We then booked time at West End Studios in Kansas City to do all the mixing and mastering, which is where we met our Engineer Paul Malinowski. He did a great job fixing the problems with the recording and cleaning up all our mistakes, including re-doing some of the guitar and bass tracks.

In the May of 2000, we released Alcoholiday to rave reviews from the local papers and websites. We immediately began receiving responses from internet websites and magazines that had reviewed our album. We later found out that we were #1 on GarageBand.com, an independent music website (kind of a sister site to FarmClub.com.) Because of our internet success we were contacted by the New York Times to do an article on the band. Little did we know that we'd end up on the front page. (There it was a picture of Yassar Arafat, Bill Clinton, and mi6 on the front page).

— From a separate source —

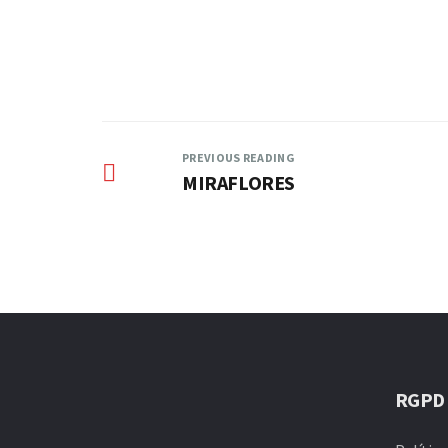
PREVIOUS READING
MIRAFLORES
RGPD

So almost overnight we were receiving solicitations from record labels and we thought it was about time to start soliciting back. I stayed up all night making promo packs and sent one out to just about every punk and major label out there.

We continued to practice and write new material and at the same time I was unable to sing due to the surgery I'd just had on my throat a few months earlier to remove that cyst I mentioned earlier. "It's all better now".

Now here's where Kung Fu records comes in. Joe Escalante from The Vandals called me around August of 2000. He'd heard our music and was interested in talking with us. Apparently his wife had listened to our cd and thought we were great and had to beg Joe to have a listen. After about a month or so, Joe flew to Kansas to meet us and watch us practice. He basically told us right there in our basement that Kung Fu wanted mi6 to sign on, and that he was willing to offer a good solid contract.

It didn't take long for us to decide that we liked Kung Fu records more than any of the other labels we'd talked with, never mind the fact that we'd all idolized The Vandals growing up and couldn't believe that they wanted us on their label.

We knew that Kung Fu was the best place for us to have some fun and we'd already felt like a member of their music family, even though we hadn't even signed with them yet. So after 6 months of negotiations between our attorney and theirs, we signed in the spring of 2001. We immediately returned to the studio, this time with a larger budget and recorded our latest CD Lunchbox.